Но главная пытка начиналась позже, когда приходило время специализации. Тренер поставил его на гладкий бег в четыреста метров не потому что у Костика были какие-то особенные задатки. Ещё чего! Просто другие имели возможность отказаться.
Что и сделали: отказались.
Самый тяжёлый вид соревнований. Это тебе не сотка, где вдохнул, удачно стартанул, вспорол шиповками дистанцию, затоптал ножищами дорожку, да на пятом выдохе через десять секунд и финишировал, не успев, как следует, испугаться. Это тебе не благородные три километра, где кроме исключительных физических данных нужно выстроить стратегию забега, чтоб "завести" соперников, спровоцировать их на преждевременный спурт, да и самому не отстать, а как они выдохнуться, поднажать, накатить, и придти к финишу в первой тройке.
Четыреста метров – это для извращенцев-мазохистов. Кошмар и ужас лёгкой атлетики.
Здесь побеждает животное упрямство, здесь в клочья рвутся лёгкие и разбиваются сердца…
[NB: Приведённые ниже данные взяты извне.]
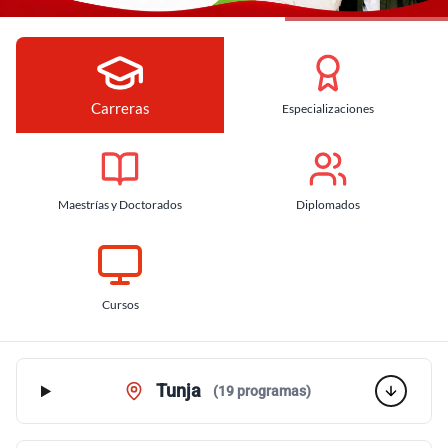
Carreras
Especializaciones
Maestrías y Doctorados
Diplomados
Cursos
Carreras
Tunja
(19 programas)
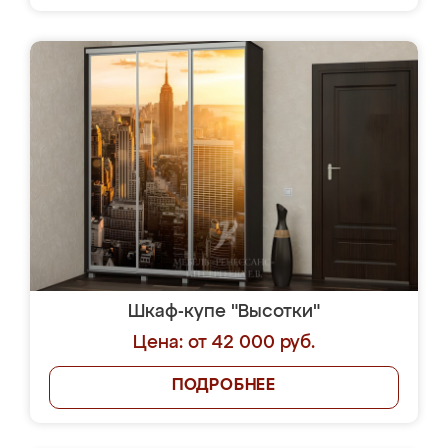
Шкаф-купе "Высотки"
Цена: от 42 000 руб.
ПОДРОБНЕЕ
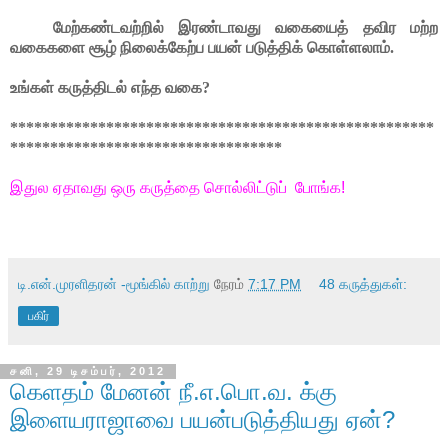
மேற்கண்டவற்றில் இரண்டாவது வகையைத் தவிர மற்ற
வகைகளை சூழ் நிலைக்கேற்ப பயன் படுத்திக் கொள்ளலாம்.
உங்கள் கருத்திடல் எந்த வகை?
*****************************************************
**********************************
இதுல ஏதாவது ஒரு கருத்தை சொல்லிட்டுப் போங்க!
டி.என்.முரளிதரன் -மூங்கில் காற்று
நேரம்
7:17 PM
48 கருத்துகள்:
பகிர்
சனி, 29 டிசம்பர், 2012
கெளதம் மேனன் நீ.எ.பொ.வ. க்கு
இளையராஜாவை பயன்படுத்தியது ஏன்?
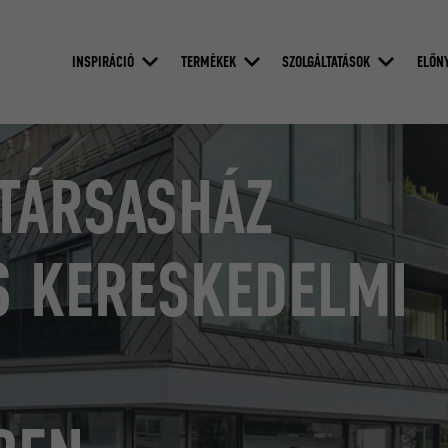
INSPIRÁCIÓ
TERMÉKEK
SZOLGÁLTATÁSOK
ELŐN
TÁRSASHÁZ
S KERESKEDELMI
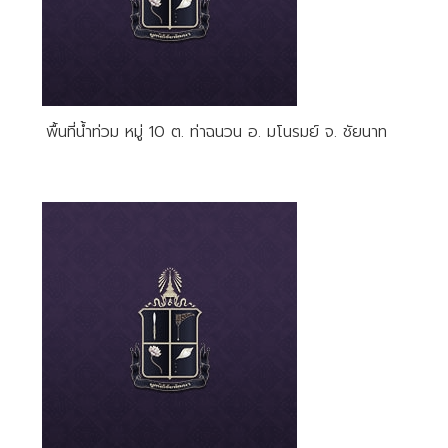
พื้นที่น้ำท่วม หมู่ 10 ต. ท่าฉนวน อ. มโนรมย์ จ. ชัยนาท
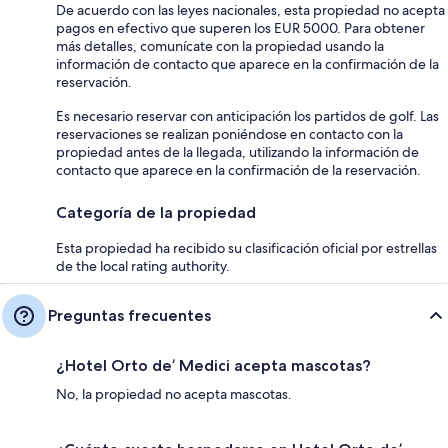
De acuerdo con las leyes nacionales, esta propiedad no acepta
pagos en efectivo que superen los EUR 5000. Para obtener
más detalles, comunícate con la propiedad usando la
información de contacto que aparece en la confirmación de la
reservación.
Es necesario reservar con anticipación los partidos de golf. Las
reservaciones se realizan poniéndose en contacto con la
propiedad antes de la llegada, utilizando la información de
contacto que aparece en la confirmación de la reservación.
Categoría de la propiedad
Esta propiedad ha recibido su clasificación oficial por estrellas
de the local rating authority.
Preguntas frecuentes
¿Hotel Orto de’ Medici acepta mascotas?
No, la propiedad no acepta mascotas.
Никто в команде не хотел такой перспективы. Тем более, что это был не "наш" вид соревнований. Соперники из дружественной чёрной Африки прочно прибрали эту дистанцию под себя. Здесь не то, что в тройку – в десятку не сунешься. А если нет призового места, то нет и перспектив: ни квартиры, ни машины, ни наград. Да ну его. Тройной прыжок, сотня с барьерами и без них, пятиборье… есть, где развернуться. Есть чем обеспечить скорую пенсию.
Но Констанину это подходило.
Исключительность своего положения он обратил себе на пользу: его заметили.
Она его заметила.
Сама начала здороваться. Не сразу. Примерно, через год.
Через год его даже начали принимать за человека. Появились друзья-приятели. В конце концов, это была одна команда по лёгкой атлетике. Исполнительность и упорство вызывали уважение. Вот только все ошибочно полагали, что его устойчивость перед столичными соблазнами и рабское подчинение всем требованиям садиста-тренера – следствие провинциальной убогости фантазии. Это было не совсем так: столичные соблазны меркли на фоне главного – он хотел быть с Галиной. И он был доволен.